WORK REQUIRED:
Examine the records below and count how many lines contain the string "Retro". Give only the number.

[Dataset entries]
Content starts

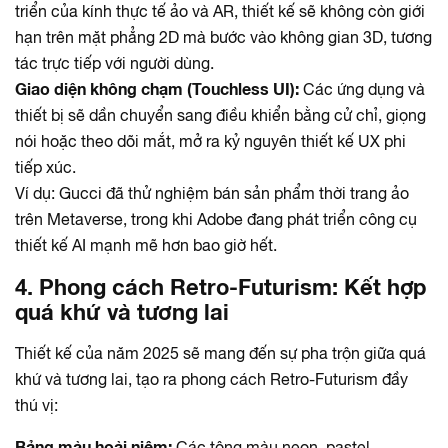
triển của kính thực tế ảo và AR, thiết kế sẽ không còn giới
hạn trên mặt phẳng 2D mà bước vào không gian 3D, tương
tác trực tiếp với người dùng.
Giao diện không chạm (Touchless UI):
Các ứng dụng và
thiết bị sẽ dần chuyển sang điều khiển bằng cử chỉ, giọng
nói hoặc theo dõi mắt, mở ra kỷ nguyên thiết kế UX phi
tiếp xúc.
Ví dụ:
Gucci đã thử nghiệm bán sản phẩm thời trang ảo
trên Metaverse, trong khi Adobe đang phát triển công cụ
thiết kế AI mạnh mẽ hơn bao giờ hết.
4. Phong cách Retro-Futurism: Kết hợp
quá khứ và tương lai
Thiết kế của năm 2025 sẽ mang đến sự pha trộn giữa quá
khứ và tương lai, tạo ra phong cách
Retro-Futurism
đầy
thú vị:
Bảng màu hoài niệm:
Các tông màu neon, pastel,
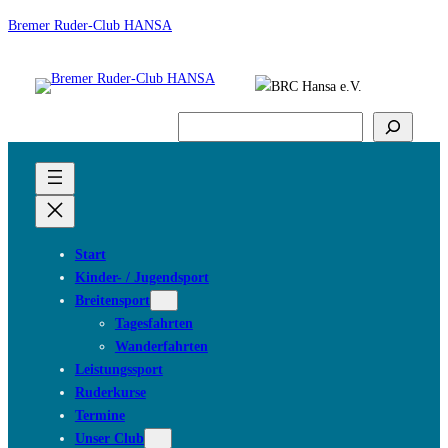
Bremer Ruder-Club HANSA
Suchen
Start
Kinder- / Jugendsport
Breitensport
Tagesfahrten
Wanderfahrten
Leistungssport
Ruderkurse
Termine
Unser Club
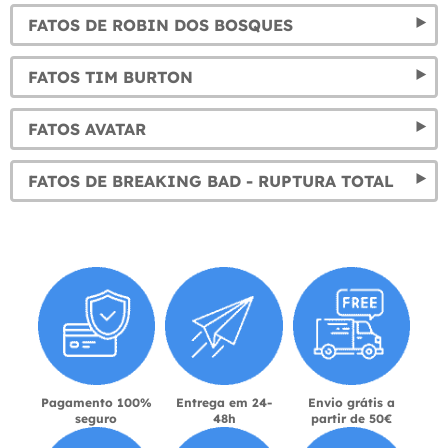
FATOS DE ROBIN DOS BOSQUES
FATOS TIM BURTON
FATOS AVATAR
FATOS DE BREAKING BAD - RUPTURA TOTAL
Pagamento 100%
Entrega em 24-
Envio grátis a
seguro
48h
partir de 50€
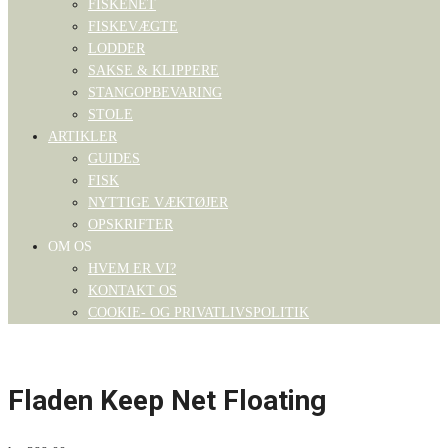
FISKENET
FISKEVÆGTE
LODDER
SAKSE & KLIPPERE
STANGOPBEVARING
STOLE
ARTIKLER
GUIDES
FISK
NYTTIGE VÆKTØJER
OPSKRIFTER
OM OS
HVEM ER VI?
KONTAKT OS
COOKIE- OG PRIVATLIVSPOLITIK
Fladen Keep Net Floating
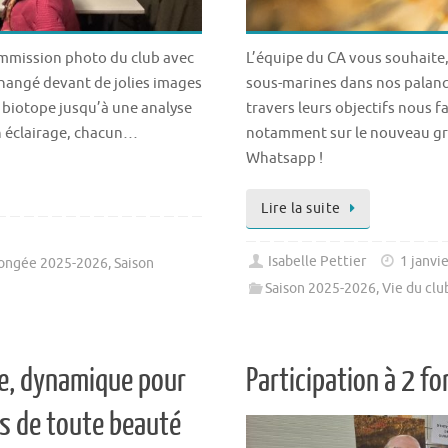
ommission photo du club avec
L’équipe du CA vous souhaite,
hangé devant de jolies images
sous-marines dans nos palanqu
n biotope jusqu’à une analyse
travers leurs objectifs nous f
n éclairage, chacun…
notamment sur le nouveau gr
Whatsapp !
Lire la suite
Isabelle Pettier
1 janvi
ongée 2025-2026
,
Saison
Saison 2025-2026
,
Vie du cl
ne, dynamique pour
Participation à 2 f
es de toute beauté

Content ends

ANSWER SPACE:
2